Monastic Mallorca

I’m in a cloister on the east coast of Mallorca, having taken vows and joined an order. At least that’s what it feels like. 

Joining the Celestial Order of the Brethren and Sistren of the All Inclusive Resort is a strange experience. Much like its religious counterparts, life for the inhabitants of this enclave is strictly regulated, and therein lies its attractiveness to the many seekers of enlightenment who come knocking on its doors. Pilgrims looking to lay down their worldly worries and lead a life of contemplation find their way here, much like real monks and nuns joining monasteries and nunneries, albeit for rather different reasons. 

The grounds of this cloister are littered with cold water pools, where the penitent are encouraged to immerse themselves as much as possible, to purge their carnal sins from their earthly vessels. To ease our way, there is a plethora of contraptions aimed at luring us to stay in longer than is strictly good for you – the favourites being a bouncy hill and a slide of quite breathtaking steepness and height. The kids love it, and only give up their watery self-flagellation when their lips are blue and their bodies shaking. Then we retreat to loungers and allow the sun’s rays to beat us into submission until the cycle is repeated anew.

Penetenziagite…!

Of course there are certain differences from a normal cloister. Our cells are more adorned than I’m led to understand is usually the case, and the refectory where we take our two daily meals isn’t exactly an oasis of silence, nor does it feature divine choirs whose hymns allow the spirit to soar – it’s more like a high school cafeteria into which has been let loose a battery of beastly bairns of all sizes. It’s the main attraction for families with bawling baboo– small children, after all, the fact that in this microcosm no normal chores have to be carried out. No cooking, no cleaning, no leaving the premises for any reason at all unless you really want to. Add to that the anestesia provided in liquid form at all meals, and you begin to understand the appeal.

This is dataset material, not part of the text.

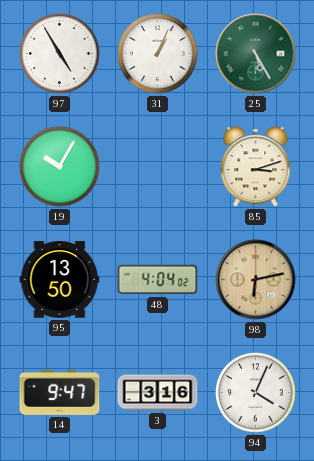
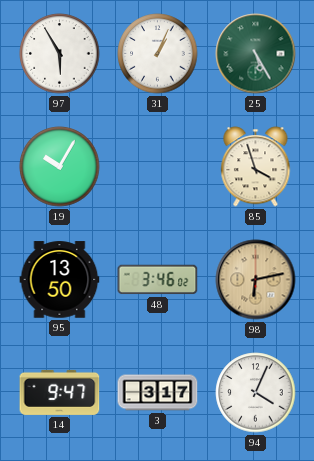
97: 4:55 -> 5:55
85: 3:12 -> 3:57
48: 4:04 -> 3:46
3: 3:16 -> 3:17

Watching this antropological experiment unfold is certainly an eye opener. The tired look on the faces of so many parents, the way they barely grunt at each other beyond what is necessary to ensure their offspring is fed and dressed and slathered in sun lotion, makes me feel alot better about my own parenting (and previous marital) efforts. The singles I encounter here are universally in agreement that ours is the happier solution.

Overall it makes for a radically different holiday from my last experience of Mallorca, when it was just my brother and I, and we stayed in a hermit’s quarters, walked in the mountains all day, often not encountering another soul for hours – but to my surprise I find this existence does offer me a kind of solace. In spite of the abundance of obese, tattooed and over-cooked humanity surrounding us, and the constant sound of squealing kids, it’s summertime (at a time when my family in Sweden is dealing with seven inches of snow) and the living here is easy. It’s not the kind of holiday I would choose, but it is the holiday the children wanted – bathing, sun and ice cream being their top criteria for what constitutes a good trip – and so I’m happy to enjoy this for what it is, a brief break from my mortal toil, knowing as I do – much like a real monk – that the end is neigh.

Who knows, I might even resort to resorts again in the future.